In the middle of November, the European financial regulators, including ESMA (the European Securities and Markets Authority), the Belgian FSMA (the Financial Services and Markets Authority) and the Dutch AFM (the Authority for the Financial Markets), issued warnings about risks for the investors and rules applicable to the companies participating in the ICO.
The market of so-called cryptocurrencies has heated up. The approximate total market capitalization of all cryptocurrencies has increased from $ 18 billion in early 2017 to staggering $ 200 billion by the time of writing this article. Needless to say, some people were worried about this hype, and not only the European financial regulators.
ICO is the key concept of cryptocurrency as a type of “crowdsale” (“crowd” and “sale”) where the project developers offer a new type of cryptocurrency (also called “token” or “coin”) using the distributed ledger technology. Cryptocurrency can acquire various characteristics based on the purpose of a particular project: they can be designed for use, in particular, as money resource/virtual money, as a financial instrument or as a means of providing access to a product or service.

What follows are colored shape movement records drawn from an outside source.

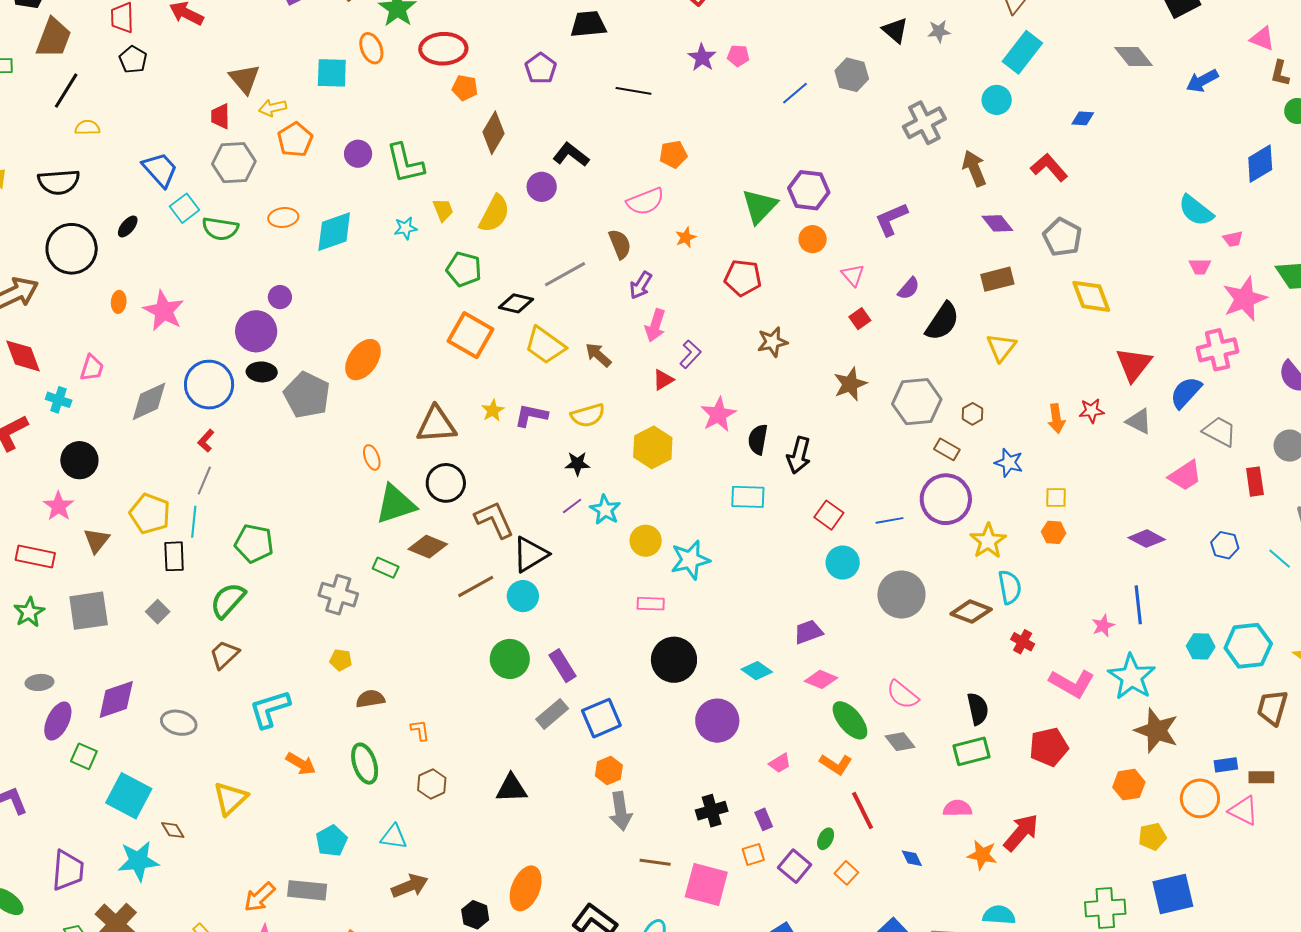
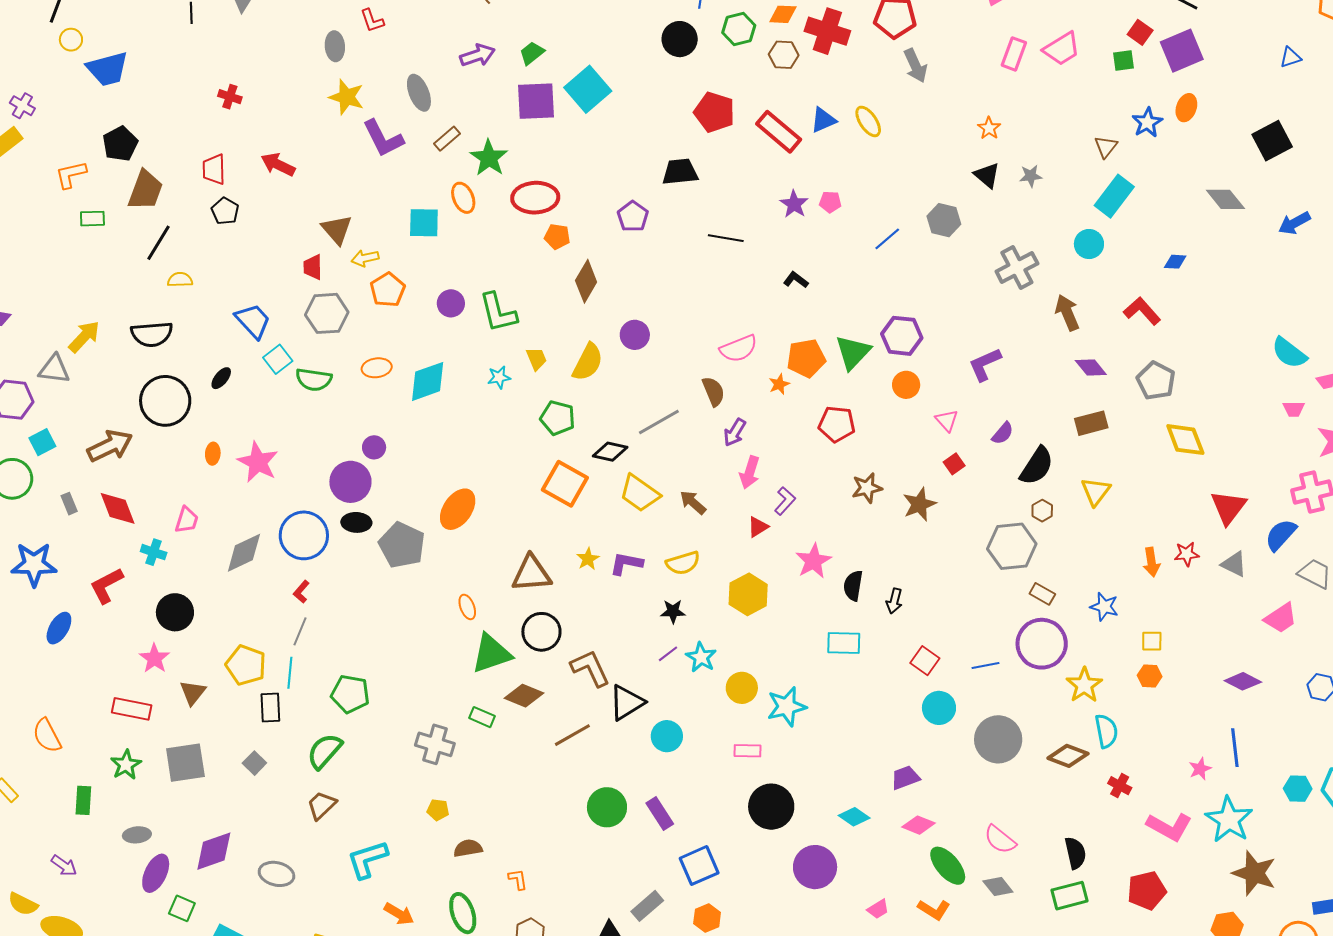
orange pentagon: (673, 154) -> (806, 358), moved, size x1.4
black L-shape: (571, 155) -> (796, 280), moved, size x0.7
brown star: (850, 384) -> (919, 504), moved
brown hexagon: (973, 414) -> (1042, 511), moved
black arrow: (799, 455) -> (894, 601), size x0.7
cyan circle: (523, 596) -> (667, 736), moved
gray rectangle: (552, 714) -> (647, 906), moved

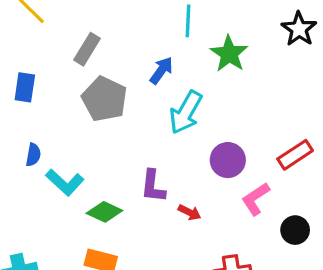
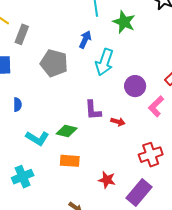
gray rectangle: (87, 49) -> (22, 34), moved
cyan L-shape: (65, 182) -> (37, 138), moved

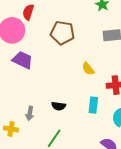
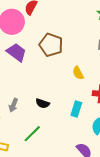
brown pentagon: (62, 33) -> (51, 45), moved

Investors are warned about the unregulated character of the space, which is vulnerable to fraud or illegal activity, about high risk and instability of the cryptocurrency rate, as well as the lack of information.
In addition, the companies participating in the ICO are reminded of their obligations under the European financial legislation. The following regimes may be applied to the ICO: the Prospectus Directive, MiFID (The Markets in Financial Instruments Directive), AIFMD (The Alternative Investment Fund Managers Directive) and the 4th EU Anti-Money Laundering Directive. Depending on how the ICOs are structured, they can go beyond the existing rules and, therefore, be outside the regulated space. However, if token coins are classified as financial instruments, it is likely that the companies participating in the ICO carry out regulated investment activities, such as placement, implementation or consulting on financial instruments, management or marketing of collective investment schemes. Each of the ICOs should be evaluated in each particular case, for the purpose of getting into one or a few of the above modes (or any other regulatory regime).
These notifications of the European financial regulators may signal the long-expected start of an extended review of regulatory standards in the cryptocurrency market.